Benjamin Netanyahu's swift response to Toledano's reply is even more revealing, for it was a shut-down to prevent any follow-up question. Netanyahu, Israel's master of the dark art of ambiguity, obviously knew that Toledano actually meant there is no such thing as support to ground forces, and even that such a state of affairs was "unprecedented". Netanyahu's interjection, “The answer to the question is correct, [but] regarding your characterization of her question—it is inappropriate for you to tell the minister what you think of her question,” adds his own layer of ambiguity to cover Toledano's ambiguity. Whereas it appeared that Netanyahu was coming to Strook's defence, he was actually coming to Toledano's defence. Even JNS's David Isaac fell for it. Benjamin Netanyahu can stand up to the top brass very well when it looks like he's standing up to the top brass.

The US demand that "...air force bombardment is out of the question, even in areas ...from which Hamas has attacked the IDF many times," gave Herzi Halevi the opportunity to open a new front against the IDF ground forces. He started using Hamas as his proxy force to thin out the IDF ground forces, and has been doing so for over a year.

This is what Caroline Glick does not see when she complains:

Why have we been in Beit Hanoun piling up battle losses over the past several weeks even though we took over Beit Hanoun three or four times in the past, the same with Jabalia, etc.? Because Herzi Halevi keeps ordering the removal of IDF forces once we take over territory. Why? Because, because, because, reasons, because, he doesn't understand ground combat, because he thinks that Israel shouldn't occupy Gaza. (My emphasis)

Even if Caroline Glick is unable to appreciate the significance of this last throwaway reason for Halevi’s conduct, she must surely be able to see that believing that Israel should not occupy Gaza is of an entirely different order to a failure to understand ground combat, even before we get to the relative merits of either. Not being able to see this is simply bizarre. But it gets even more bizarre when she is unable to join believing that Israel should not occupy Gaza to the immediate next dot in the same breath:

He has been the primary reason also for maintaining Hamas's grip on power, because he has refused to take responsibility for distributing food and water and medicines to the civilian population of Gaza. If the IDF doesn't do it, and then Hamas does it. The whole idea that there's a third party that will take over control of Gaza is a joke because it's either Hamas or it's the IDF. It's always been a zero-sum game: either them or us. (My emphasis)
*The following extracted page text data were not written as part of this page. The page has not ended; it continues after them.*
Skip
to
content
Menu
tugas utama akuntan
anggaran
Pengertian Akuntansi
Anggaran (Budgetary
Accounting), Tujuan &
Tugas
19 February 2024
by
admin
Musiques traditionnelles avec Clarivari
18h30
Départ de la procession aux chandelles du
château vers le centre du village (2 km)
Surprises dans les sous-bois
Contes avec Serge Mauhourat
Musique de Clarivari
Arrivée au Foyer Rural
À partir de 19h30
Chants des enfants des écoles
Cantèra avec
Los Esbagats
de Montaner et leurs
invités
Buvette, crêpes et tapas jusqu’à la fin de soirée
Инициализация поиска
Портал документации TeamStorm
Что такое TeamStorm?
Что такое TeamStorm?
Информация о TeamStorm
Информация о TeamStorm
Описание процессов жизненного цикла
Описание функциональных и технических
The word “also” reveals the depth of her cognitive processing. In her mind, believing that Israel should not occupy Gaza is discrete from maintaining Hamas’s grip on power. The fact that these two points pertain to the same individual still does not link them for her. The result is that she misses the point of her own argument and, there being nothing more to say, abandons it to get back to the food distribution debacle.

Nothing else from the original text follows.